+++ Data for review

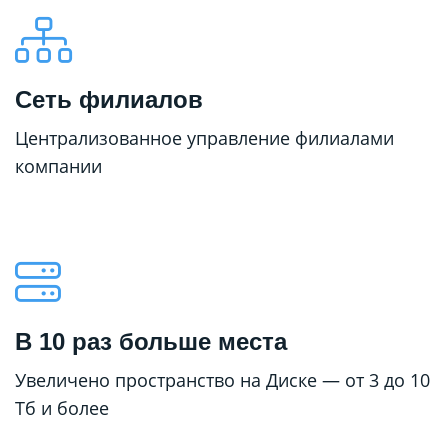
Сеть филиалов
Централизованное управление филиалами
компании
В 10 раз больше места
Увеличено пространство на Диске — от 3 до 10
Тб и более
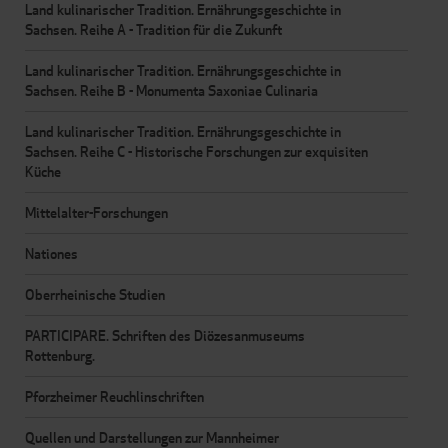
Land kulinarischer Tradition. Ernährungsgeschichte in
Sachsen. Reihe A - Tradition für die Zukunft
Land kulinarischer Tradition. Ernährungsgeschichte in
Sachsen. Reihe B - Monumenta Saxoniae Culinaria
Land kulinarischer Tradition. Ernährungsgeschichte in
Sachsen. Reihe C - Historische Forschungen zur exquisiten
Küche
Mittelalter-Forschungen
Nationes
Oberrheinische Studien
PARTICIPARE. Schriften des Diözesanmuseums
Rottenburg.
Pforzheimer Reuchlinschriften
Quellen und Darstellungen zur Mannheimer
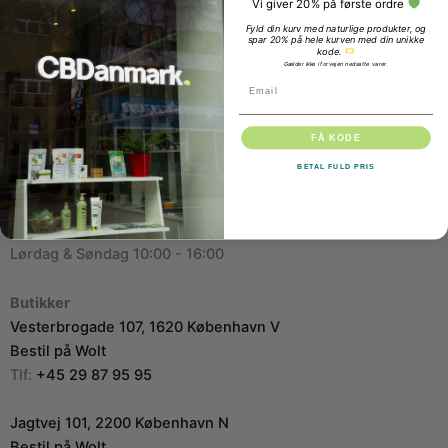
Vi giver 20% på første ordre
Fyld din kurv med naturlige produkter, og
spar 20% på hele kurven med din unikke
kode.
Gælder ikke i forvejen nedsatte varer.
Grej
Analyse
r
Email
Kontakt
FÅ KODE
CBDanmark
NL B.V
BETAL FULD PRIS
Åbningstider
Mandag til Fredag 10:00 - 20:00
Lørdag & Søndag 10:00 - 16:00
Butikker
Vesterbrogade 107, 1620 København V
Bestil på Wolt
Tlf:
+45 29 87 95 95
Jagtvej 101, 2200 København N
Bestil på Wolt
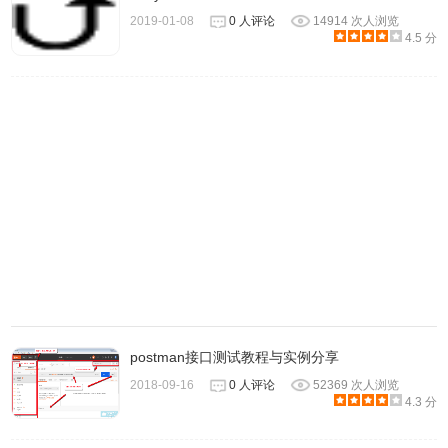
2019-01-08
0 人评论
14914 次人浏览
4.5 分
postman接口测试教程与实例分享
2018-09-16
0 人评论
52369 次人浏览
4.3 分
4.此外，lighthouse还提供cli命令行的使用方式，
你就可以使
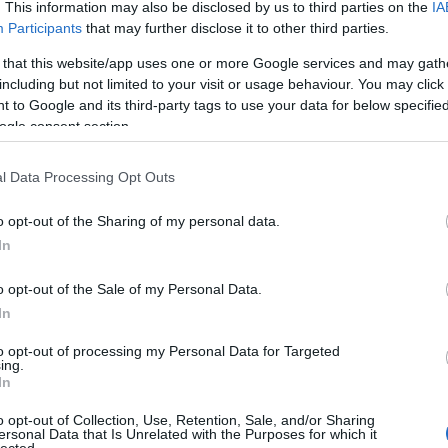
. This information may also be disclosed by us to third parties on the
IA
Participants
that may further disclose it to other third parties.
 that this website/app uses one or more Google services and may gath
including but not limited to your visit or usage behaviour. You may click 
 to Google and its third-party tags to use your data for below specifi
ogle consent section.
l Data Processing Opt Outs
o opt-out of the Sharing of my personal data.
In
o opt-out of the Sale of my Personal Data.
In
to opt-out of processing my Personal Data for Targeted
ing.
In
o opt-out of Collection, Use, Retention, Sale, and/or Sharing
ersonal Data that Is Unrelated with the Purposes for which it
lected.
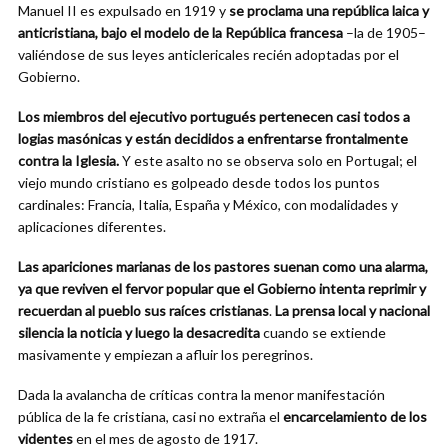
Manuel II es expulsado en 1919 y
se proclama una república laica y
anticristiana, bajo el modelo de la República francesa
–la de 1905–
valiéndose de sus leyes anticlericales recién adoptadas por el
Gobierno.
Los miembros del ejecutivo portugués pertenecen casi todos a
logias masónicas y están decididos a enfrentarse frontalmente
contra la Iglesia.
Y este asalto no se observa solo en Portugal; el
viejo mundo cristiano es golpeado desde todos los puntos
cardinales: Francia, Italia, España y México, con modalidades y
aplicaciones diferentes.
Las apariciones marianas de los pastores suenan como una alarma,
ya que reviven el fervor popular que el Gobierno intenta reprimir y
recuerdan al pueblo sus raíces cristianas
.
La prensa local y nacional
silencia la noticia y luego la desacredita
cuando se extiende
masivamente y empiezan a afluir los peregrinos.
Dada la avalancha de críticas contra la menor manifestación
pública de la fe cristiana, casi no extraña el
encarcelamiento de los
videntes
en el mes de agosto de 1917.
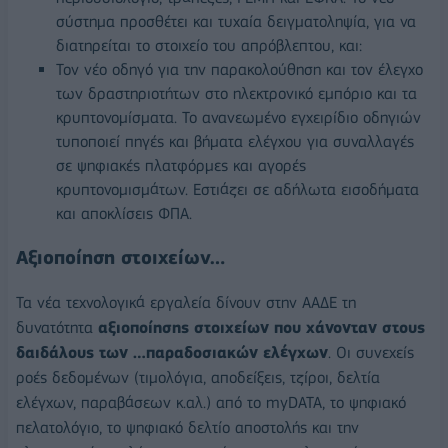
σύστημα προσθέτει και τυχαία δειγματοληψία, για να
διατηρείται το στοιχείο του απρόβλεπτου, και:
Τον νέο οδηγό για την παρακολούθηση και τον έλεγχο
των δραστηριοτήτων στο ηλεκτρονικό εμπόριο και τα
κρυπτονομίσματα. Το ανανεωμένο εγχειρίδιο οδηγιών
τυποποιεί πηγές και βήματα ελέγχου για συναλλαγές
σε ψηφιακές πλατφόρμες και αγορές
κρυπτονομισμάτων. Εστιάζει σε αδήλωτα εισοδήματα
και αποκλίσεις ΦΠΑ.
Αξιοποίηση στοιχείων…
Τα νέα τεχνολογικά εργαλεία δίνουν στην ΑΑΔΕ τη
δυνατότητα
αξιοποίησης στοιχείων που χάνονταν στους
δαιδάλους των …παραδοσιακών ελέγχων
. Οι συνεχείς
ροές δεδομένων (τιμολόγια, αποδείξεις, τζίροι, δελτία
ελέγχων, παραβάσεων κ.αλ.) από το myDATA, το ψηφιακό
πελατολόγιο, το ψηφιακό δελτίο αποστολής και την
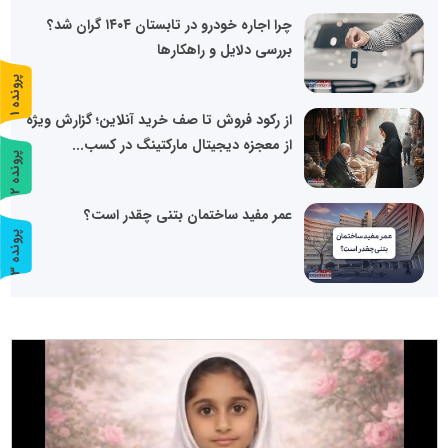
چرا اجاره خودرو در تابستان ۱۴۰۴ گران شد؟
بررسی دلایل و راهکارها
پ
1
از رکود فروش تا صف خرید آنلاین؛ گزارش ویژه
ر
و
ن
د
ه
از معجزه دیجیتال مارکتینگ در کسب...
پ
2
ر
و
ن
د
ه
عمر مفید ساختمان بتنی چقدر است؟
پ
3
ر
و
ن
د
ه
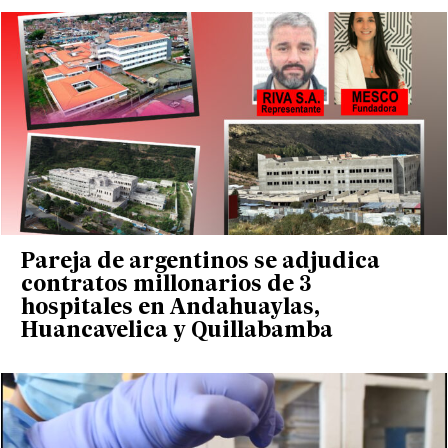
Pareja de argentinos se adjudica
contratos millonarios de 3
hospitales en Andahuaylas,
Huancavelica y Quillabamba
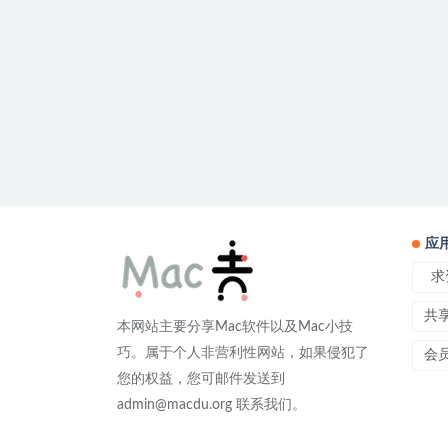
应
求
共
本网站主要分享Mac软件以及Mac小技
巧。属于个人非营利性网站，如果侵犯了
会
您的权益，您可邮件发送到
admin@macdu.org 联系我们。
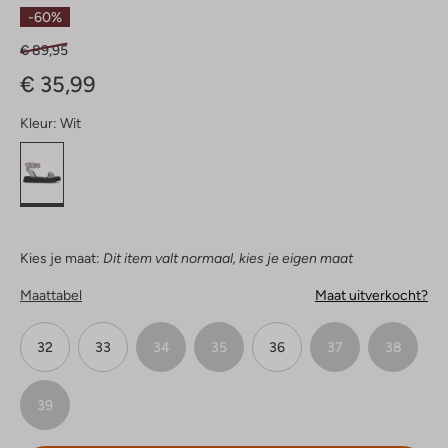
Sterren
-60%
€ 89,95
€ 35,99
Kleur:
Wit
Kies je maat:
Dit item valt normaal, kies je eigen maat
Maattabel
Maat uitverkocht?
32
33
34
35
36
37
38
39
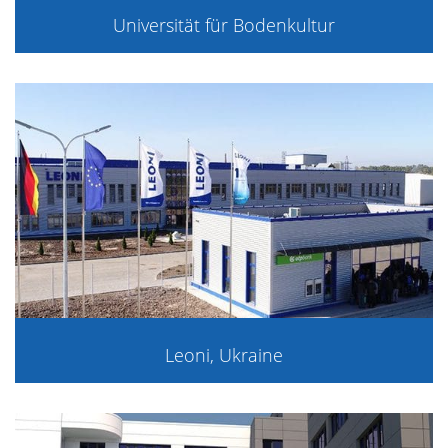
Universität für Bodenkultur
Leoni, Ukraine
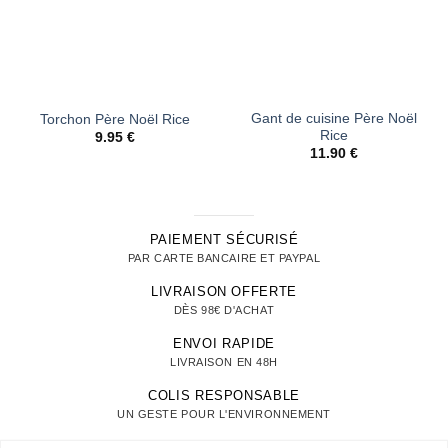
Gant de cuisine Père Noël
Torchon Père Noël Rice
Rice
9.95
€
11.90
€
PAIEMENT SÉCURISÉ
PAR CARTE BANCAIRE ET PAYPAL
LIVRAISON OFFERTE
DÈS 98€ D'ACHAT
ENVOI RAPIDE
LIVRAISON EN 48H
COLIS RESPONSABLE
UN GESTE POUR L'ENVIRONNEMENT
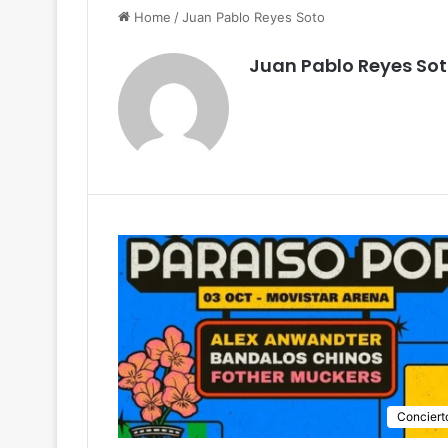
Home
/
Juan Pablo Reyes Soto
Juan Pablo Reyes So
Conciert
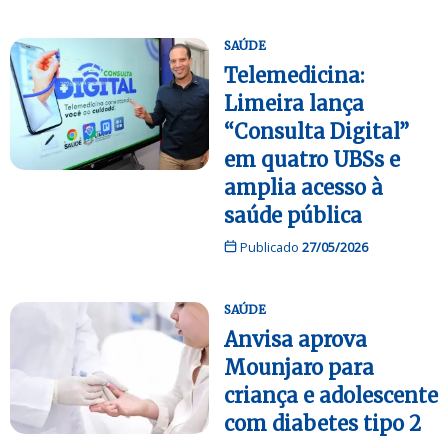
SAÚDE
Telemedicina:
Limeira lança
“Consulta Digital”
em quatro UBSs e
amplia acesso à
saúde pública
Publicado
27/05/2026
SAÚDE
Anvisa aprova
Mounjaro para
criança e adolescente
com diabetes tipo 2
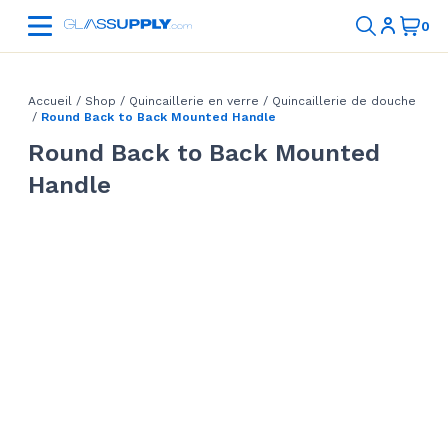
Accueil
/
Shop
/
Quincaillerie en verre
/
Quincaillerie de douche
/
Round Back to Back Mounted Handle
Round Back to Back Mounted
Handle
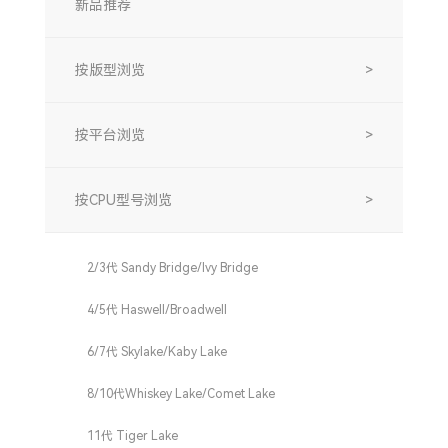
新品推荐
按版型浏览
>
按平台浏览
>
按CPU型号浏览
>
2/3代 Sandy Bridge/Ivy Bridge
4/5代 Haswell/Broadwell
6/7代 Skylake/Kaby Lake
8/10代Whiskey Lake/Comet Lake
11代 Tiger Lake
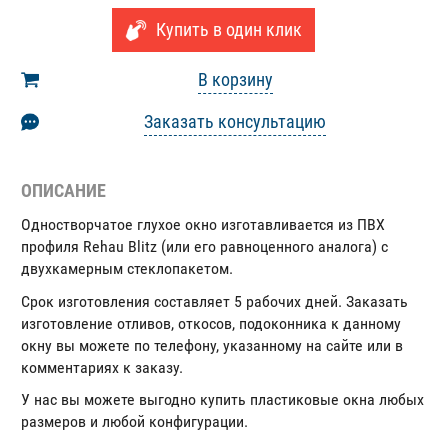
Купить в один клик
В корзину
Заказать консультацию
ОПИСАНИЕ
Одностворчатое глухое окно изготавливается из ПВХ
профиля Rehau Blitz (или его равноценного аналога) с
двухкамерным стеклопакетом.
Срок изготовления составляет 5 рабочих дней. Заказать
изготовление отливов, откосов, подоконника к данному
окну вы можете по телефону, указанному на сайте или в
комментариях к заказу.
У нас вы можете выгодно купить пластиковые окна любых
размеров и любой конфигурации.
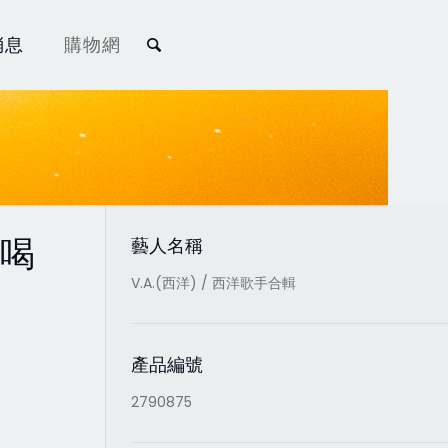
消息
購物網
的喝
藝人名稱
V.A.(西洋) / 西洋歌手合輯
產品編號
2790875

++++++

**Work instructions**
Return the records above exactly, without the pictures.

**Exercise response**
Сеть филиалов
Централизованное управление филиалами
компании
В 10 раз больше места
Увеличено пространство на Диске — от 3 до 10
Тб и более
Land kulinarischer Tradition. Ernährungsgeschichte in
Sachsen. Reihe A - Tradition für die Zukunft
Land kulinarischer Tradition. Ernährungsgeschichte in
Sachsen. Reihe B - Monumenta Saxoniae Culinaria
Land kulinarischer Tradition. Ernährungsgeschichte in
Sachsen. Reihe C - Historische Forschungen zur exquisiten
Küche
Mittelalter-Forschungen
Nationes
Oberrheinische Studien
PARTICIPARE. Schriften des Diözesanmuseums
Rottenburg.
Pforzheimer Reuchlinschriften
Quellen und Darstellungen zur Mannheimer
Vi giver 20% på første ordre
Fyld din kurv med naturlige produkter, og
spar 20% på hele kurven med din unikke
kode.
Gælder ikke i forvejen nedsatte varer.
Grej
Analyse
r
Email
Kontakt
FÅ KODE
CBDanmark
NL B.V
BETAL FULD PRIS
Åbningstider
Mandag til Fredag 10:00 - 20:00
Lørdag & Søndag 10:00 - 16:00
Butikker
Vesterbrogade 107, 1620 København V
Bestil på Wolt
Tlf:
+45 29 87 95 95
Jagtvej 101, 2200 København N
Bestil på Wolt
2019-01-08
0 人评论
14914 次人浏览
4.5 分
postman接口测试教程与实例分享
2018-09-16
0 人评论
52369 次人浏览
4.3 分
4.此外，lighthouse还提供cli命令行的使用方式，
你就可以使
. This information may also be disclosed by us to third parties on the
IA
Participants
that may further disclose it to other third parties.
 that this website/app uses one or more Google services and may gath
including but not limited to your visit or usage behaviour. You may click 
 to Google and its third-party tags to use your data for below specifi
ogle consent section.
l Data Processing Opt Outs
o opt-out of the Sharing of my personal data.
In
o opt-out of the Sale of my Personal Data.
In
to opt-out of processing my Personal Data for Targeted
ing.
In
o opt-out of Collection, Use, Retention, Sale, and/or Sharing
ersonal Data that Is Unrelated with the Purposes for which it
lected.
Manuel II es expulsado en 1919 y
se proclama una república laica y
anticristiana, bajo el modelo de la República francesa
–la de 1905–
valiéndose de sus leyes anticlericales recién adoptadas por el
Gobierno.
Los miembros del ejecutivo portugués pertenecen casi todos a
logias masónicas y están decididos a enfrentarse frontalmente
contra la Iglesia.
Y este asalto no se observa solo en Portugal; el
viejo mundo cristiano es golpeado desde todos los puntos
cardinales: Francia, Italia, España y México, con modalidades y
aplicaciones diferentes.
Las apariciones marianas de los pastores suenan como una alarma,
ya que reviven el fervor popular que el Gobierno intenta reprimir y
recuerdan al pueblo sus raíces cristianas
.
La prensa local y nacional
silencia la noticia y luego la desacredita
cuando se extiende
masivamente y empiezan a afluir los peregrinos.
Dada la avalancha de críticas contra la menor manifestación
pública de la fe cristiana, casi no extraña el
encarcelamiento de los
videntes
en el mes de agosto de 1917.
σύστημα προσθέτει και τυχαία δειγματοληψία, για να
διατηρείται το στοιχείο του απρόβλεπτου, και:
Τον νέο οδηγό για την παρακολούθηση και τον έλεγχο
των δραστηριοτήτων στο ηλεκτρονικό εμπόριο και τα
κρυπτονομίσματα. Το ανανεωμένο εγχειρίδιο οδηγιών
τυποποιεί πηγές και βήματα ελέγχου για συναλλαγές
σε ψηφιακές πλατφόρμες και αγορές
κρυπτονομισμάτων. Εστιάζει σε αδήλωτα εισοδήματα
και αποκλίσεις ΦΠΑ.
Αξιοποίηση στοιχείων…
Τα νέα τεχνολογικά εργαλεία δίνουν στην ΑΑΔΕ τη
δυνατότητα
αξιοποίησης στοιχείων που χάνονταν στους
δαιδάλους των …παραδοσιακών ελέγχων
. Οι συνεχείς
ροές δεδομένων (τιμολόγια, αποδείξεις, τζίροι, δελτία
ελέγχων, παραβάσεων κ.αλ.) από το myDATA, το ψηφιακό
πελατολόγιο, το ψηφιακό δελτίο αποστολής και την
چرا اجاره خودرو در تابستان ۱۴۰۴ گران شد؟
بررسی دلایل و راهکارها
پ
1
از رکود فروش تا صف خرید آنلاین؛ گزارش ویژه
ر
و
ن
د
ه
از معجزه دیجیتال مارکتینگ در کسب...
پ
2
ر
و
ن
د
ه
عمر مفید ساختمان بتنی چقدر است؟
پ
3
ر
و
ن
د
ه
Pareja de argentinos se adjudica
contratos millonarios de 3
hospitales en Andahuaylas,
Huancavelica y Quillabamba
应
求
共
本网站主要分享Mac软件以及Mac小技
巧。属于个人非营利性网站，如果侵犯了
会
您的权益，您可邮件发送到
admin@macdu.org 联系我们。
Sterren
-60%
€ 89,95
€ 35,99
Kleur:
Wit
Kies je maat:
Dit item valt normaal, kies je eigen maat
Maattabel
Maat uitverkocht?
32
33
34
35
36
37
38
39
Universität für Bodenkultur
Leoni, Ukraine
Gant de cuisine Père Noël
Torchon Père Noël Rice
Rice
9.95
€
11.90
€
PAIEMENT SÉCURISÉ
PAR CARTE BANCAIRE ET PAYPAL
LIVRAISON OFFERTE
DÈS 98€ D'ACHAT
ENVOI RAPIDE
LIVRAISON EN 48H
COLIS RESPONSABLE
UN GESTE POUR L'ENVIRONNEMENT
Home
/
Juan Pablo Reyes Soto
Juan Pablo Reyes So
Conciert
SAÚDE
Telemedicina:
Limeira lança
“Consulta Digital”
em quatro UBSs e
amplia acesso à
saúde pública
Publicado
27/05/2026
SAÚDE
Anvisa aprova
Mounjaro para
criança e adolescente
com diabetes tipo 2
Accueil
/
Shop
/
Quincaillerie en verre
/
Quincaillerie de douche
/
Round Back to Back Mounted Handle
Round Back to Back Mounted
Handle
新品推荐
按版型浏览
>
按平台浏览
>
按CPU型号浏览
>
2/3代 Sandy Bridge/Ivy Bridge
4/5代 Haswell/Broadwell
6/7代 Skylake/Kaby Lake
8/10代Whiskey Lake/Comet Lake
11代 Tiger Lake
Купить в один клик
В корзину
Заказать консультацию
ОПИСАНИЕ
Одностворчатое глухое окно изготавливается из ПВХ
профиля Rehau Blitz (или его равноценного аналога) с
двухкамерным стеклопакетом.
Срок изготовления составляет 5 рабочих дней. Заказать
изготовление отливов, откосов, подоконника к данному
окну вы можете по телефону, указанному на сайте или в
комментариях к заказу.
У нас вы можете выгодно купить пластиковые окна любых
размеров и любой конфигурации.
消息
購物網
的喝
藝人名稱
V.A.(西洋) / 西洋歌手合輯
產品編號
2790875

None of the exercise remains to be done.